Finding the Correlation Between IMDb and Tomatometer Ratings
How do IMDb and Tomatometer ratings relate? We’d like to understand the relationship between IMDb ratings and the RottenTomatoes Tomatometer. Does a movie rating on one scale translate directly to the other, or does one of the databases skew towards a different scale?
select title , tomatometer , imdbrating * 10 as imdbrating_n from movie_data order by tomatometer asc
This query returns each title with its Tomatometer and IMDb ratings. IMDb ratings are between 0.0 and 10.0, so we scale it by 10 to normalize to the Tomameter scale from 0 to 100. With Sisense for Cloud Data Teams, we can easily take this tabular data and build a scatter plot.
It appears the IMDb ratings correlate linearly with Tomatometer scores. With the help of easy calculations guide, we can calculate the the slope and intercept of the least square regression line with a few lines of SQL.

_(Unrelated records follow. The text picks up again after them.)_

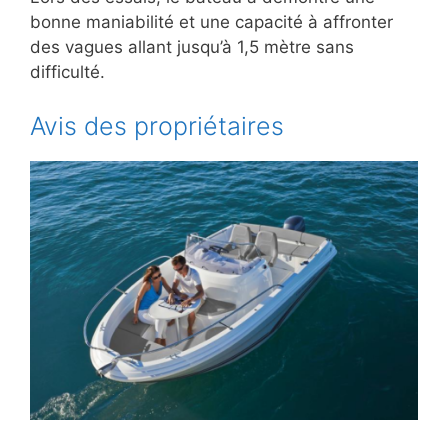
bonne maniabilité et une capacité à affronter
des vagues allant jusqu’à 1,5 mètre sans
difficulté.
Avis des propriétaires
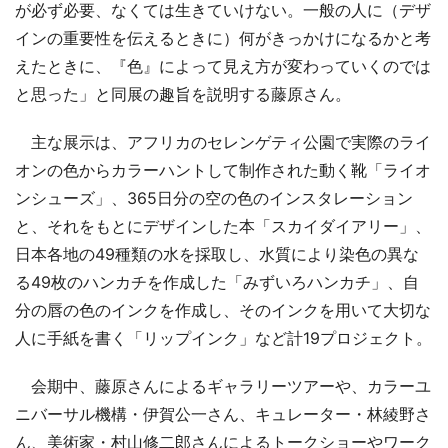
が必ず必要、なくては生きていけない。一般の人に（デザ
インの重要性を伝えるときに）何がきっかけになるかと考
えたときに、『色』によって見え方が変わっていくのでは
と思った」と同展の趣旨を説明する藤原さん。
主な展示は、アフリカのセレンゲティ公園で実際のライ
オンの色からカラーハントして制作された動く靴「ライオ
ンシューズ」、365日分の空の色のインスタレーション
と、それをもとにデザインした本「スカイダイアリー」、
日本各地の49種類の水を採取し、水質により染色の異な
る49枚のハンカチを作成した「みずいろハンカチ」、自
分の唇の色のインクを作成し、そのインクを用いて大切な
人に手紙を書く「リップインク」など計19プロジェクト。
会期中、藤原さんによるギャラリーツアーや、カラーユ
ニバーサル機構・伊賀公一さん、キュレーター・林綾野さ
ん、美術家・村山修二郎さんによるトークショーやワーク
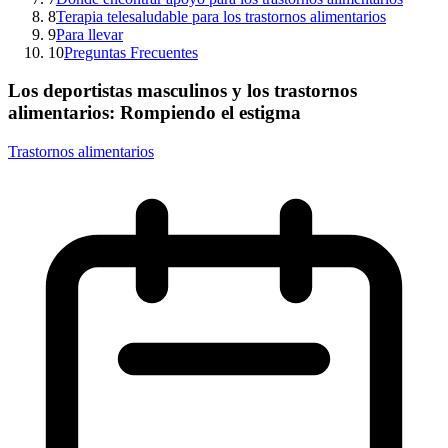
8
Terapia telesaludable para los trastornos alimentarios
9
Para llevar
10
Preguntas Frecuentes
Los deportistas masculinos y los trastornos
alimentarios: Rompiendo el estigma
Trastornos alimentarios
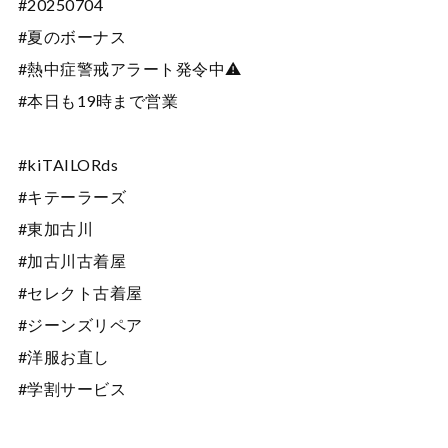
#20250704
#夏のボーナス
#熱中症警戒アラート発令中⚠️
#本日も19時まで営業
#kiTAILORds
#キテーラーズ
#東加古川
#加古川古着屋
#セレクト古着屋
#ジーンズリペア
#洋服お直し
#学割サービス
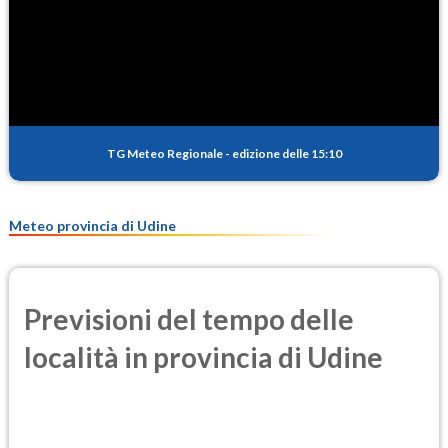
SO2
0.3
(Anidride solforosa)
PM10
8.9
(Materia particolata)
TG Meteo Regionale
-
edizione delle 15:10
PM25
6.3
(Materia particolata)
Meteo provincia di Udine
Previsioni del tempo delle
località in provincia di Udine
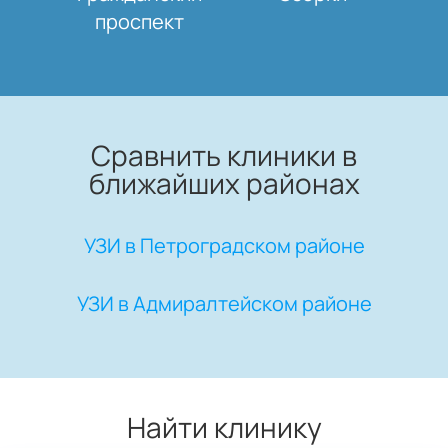
проспект
Сравнить клиники в
ближайших районах
УЗИ в Петроградском районе
УЗИ в Адмиралтейском районе
Найти клинику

with -- define the dataset with X and Y columns dataset as ( select title , tomatometer as X , imdbrating * 10 as Y from movie_data order by tomatometer asc ) -- calculate all the primary values , terms as ( select count(*) as cnt , sum(X) as sum_X , sum(Y) as sum_Y , sum(X * Y) as sum_X_times_Y , sum(X * X) as sum_X_squared from dataset ) -- use the primary values to calculate the slope , slope as ( select ( cnt * sum_X_times_Y - sum_X * sum_Y ) / (cnt * sum_X_squared - sum_X * sum_X) as slope from terms ) -- use the primary values and slope to calculate the intercept , intercept as ( select ( terms.sum_Y - slope.slope * terms.sum_X ) / terms.cnt as intercept from terms , slope ) -- select the slope and interface select * from slope , intercept
Cool! Now we know the parameters. It appears that each IMDb rating earns about 49 points on the Tomatometer for free, but for every point increase on the Tomatometer, the IMDb rating increases just .27 points. This means movies with low Tomatometer scores tend to be overrated on IMDb and those with high scores tend to be underrated on IMDb. We can calculate the point at which the trend goes from overrated to underrated by finding the point of intersection of the trendline and the line y = x. This comes to about 68 points on the Tomatometer.

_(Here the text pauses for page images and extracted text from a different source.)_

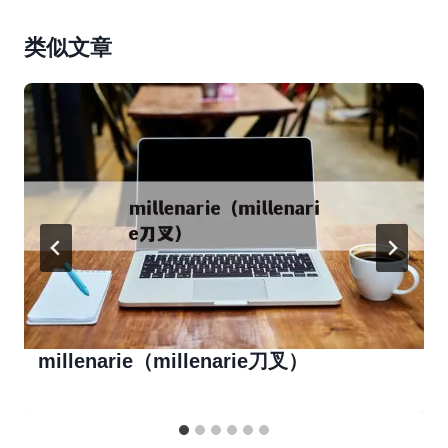
类似文章
millenarie（millenarie刀叉）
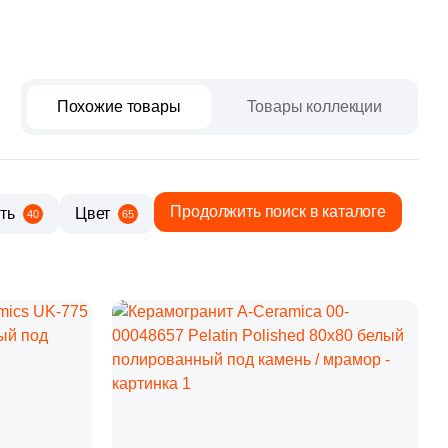
paret
Италия
Китай
Россия
Похожие товары
Товары коллекции
Продолжить поиск в каталоге
ть
Цвет
40
65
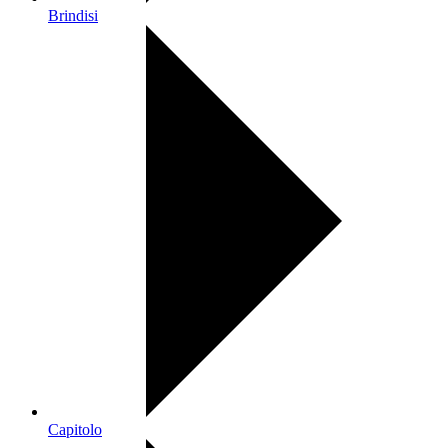
Brindisi
Capitolo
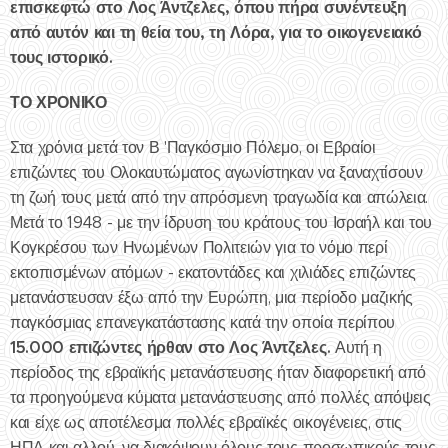
επισκεφτώ στο Λος Άντζελες, όπου πήρα συνέντευξη
από αυτόν και τη θεία του, τη Λόρα, για το οικογενειακό
τους ιστορικό.
ΤΟ ΧΡΟΝΙΚΟ
Στα χρόνια μετά τον Β 'Παγκόσμιο Πόλεμο, οι Εβραίοι
επιζώντες του Ολοκαυτώματος αγωνίστηκαν να ξαναχτίσουν
τη ζωή τους μετά από την απρόσμενη τραγωδία και απώλεια.
Μετά το 1948 - με την ίδρυση του κράτους του Ισραήλ και του
Κογκρέσου των Ηνωμένων Πολιτειών για το νόμο περί
εκτοπισμένων ατόμων - εκατοντάδες και χιλιάδες επιζώντες
μετανάστευσαν έξω από την Ευρώπη, μια περίοδο μαζικής
παγκόσμιας επανεγκατάστασης κατά την οποία περίπου
15.000 επιζώντες ήρθαν στο Λος Άντζελες.
Αυτή η
περίοδος της εβραϊκής μετανάστευσης ήταν διαφορετική από
τα προηγούμενα κύματα μετανάστευσης από πολλές απόψεις
και είχε ως αποτέλεσμα πολλές εβραϊκές οικογένειες, στις
ΗΠΑ και αλλού, να διακόψουν όλους τους προσωπικούς τους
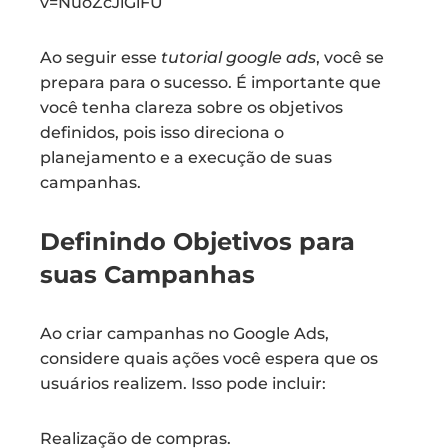
v=NuoZcJiGlFU
Ao seguir esse
tutorial google ads
, você se
prepara para o sucesso. É importante que
você tenha clareza sobre os objetivos
definidos, pois isso direciona o
planejamento e a execução de suas
campanhas.
Definindo Objetivos para
suas Campanhas
Ao criar campanhas no Google Ads,
considere quais ações você espera que os
usuários realizem. Isso pode incluir:
Realização de compras.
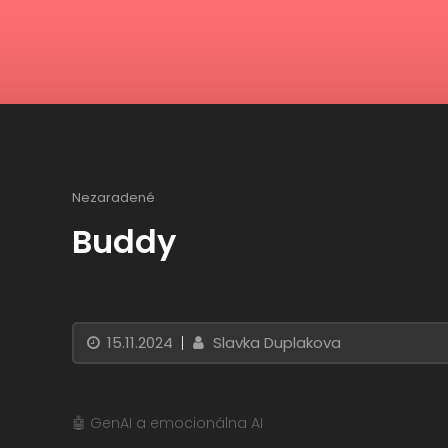
Nezaradené
Buddy
15.11.2024
Slavka Duplakova
🤖 GenAI a emocionálna AI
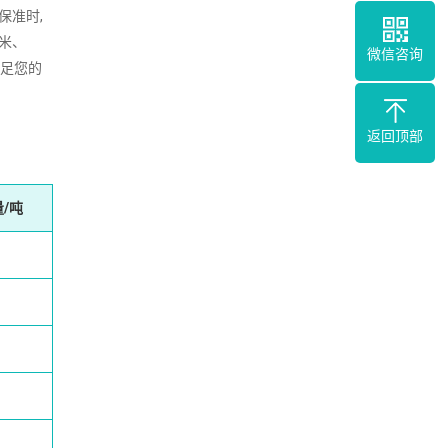
保准时,
2米、
微信咨询
满足您的
返回顶部
/吨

Instead of just returning the slopes and intercept, we can alter the query to plot points on the trendline by replacing
select * from slope , intercept
select distinct tomatometer , (tomatometer * slope) + intercept as imdbrating_predicted from movie_data , slope , intercept order by tomatometer asc
Finally, we can overlay the trendline on the scatter plot.
How Have the Ratings of the Top Grossing Movies Changed Over Time?

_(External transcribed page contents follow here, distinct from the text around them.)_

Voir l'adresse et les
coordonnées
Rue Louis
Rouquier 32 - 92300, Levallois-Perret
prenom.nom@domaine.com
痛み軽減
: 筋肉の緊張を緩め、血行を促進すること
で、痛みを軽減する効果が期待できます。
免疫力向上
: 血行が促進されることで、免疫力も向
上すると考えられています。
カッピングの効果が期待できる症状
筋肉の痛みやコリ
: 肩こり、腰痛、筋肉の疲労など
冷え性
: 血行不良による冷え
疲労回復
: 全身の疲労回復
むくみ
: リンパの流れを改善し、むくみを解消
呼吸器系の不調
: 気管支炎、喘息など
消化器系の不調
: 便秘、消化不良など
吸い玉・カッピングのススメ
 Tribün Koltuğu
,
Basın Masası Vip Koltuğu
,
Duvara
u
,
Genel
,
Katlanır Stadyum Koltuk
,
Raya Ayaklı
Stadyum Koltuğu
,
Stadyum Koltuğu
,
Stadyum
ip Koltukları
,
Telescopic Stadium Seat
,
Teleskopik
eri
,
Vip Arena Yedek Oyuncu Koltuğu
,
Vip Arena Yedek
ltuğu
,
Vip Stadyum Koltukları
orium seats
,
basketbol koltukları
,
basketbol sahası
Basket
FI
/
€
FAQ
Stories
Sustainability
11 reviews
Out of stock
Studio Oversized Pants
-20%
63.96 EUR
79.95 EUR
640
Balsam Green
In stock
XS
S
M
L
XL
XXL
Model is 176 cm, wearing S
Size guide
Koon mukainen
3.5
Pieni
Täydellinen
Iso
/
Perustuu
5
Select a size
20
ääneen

Now that we have all the tools we need to build trendlines with SQL, let’s try to answer one more question: how have the ratings of the top grossing movies in each year changed over time? First, we define a query to get the top 15 grossing movies for each year.
with ranks as ( select DATE_PART('year', year) - DATE_PART('year', '1980-01-01'::date) as years_since_1980 , title , gross_dollars , tomatometer , rank() over(partition by year order by gross_dollars desc) as rank from movie_data ) select years_since_1980 , title , gross_dollars , tomatometer from ranks where rank <= 15 order by years_since_1980 asc
Replace the dataset of the early calculation with the output of this query and you get the following trendline.
This shows the average rating of the top 15 films has not changed over time. There’s virtually no correlation. With these two examples, we’ve shown how SQL can be used compute trendlines to analyze your data.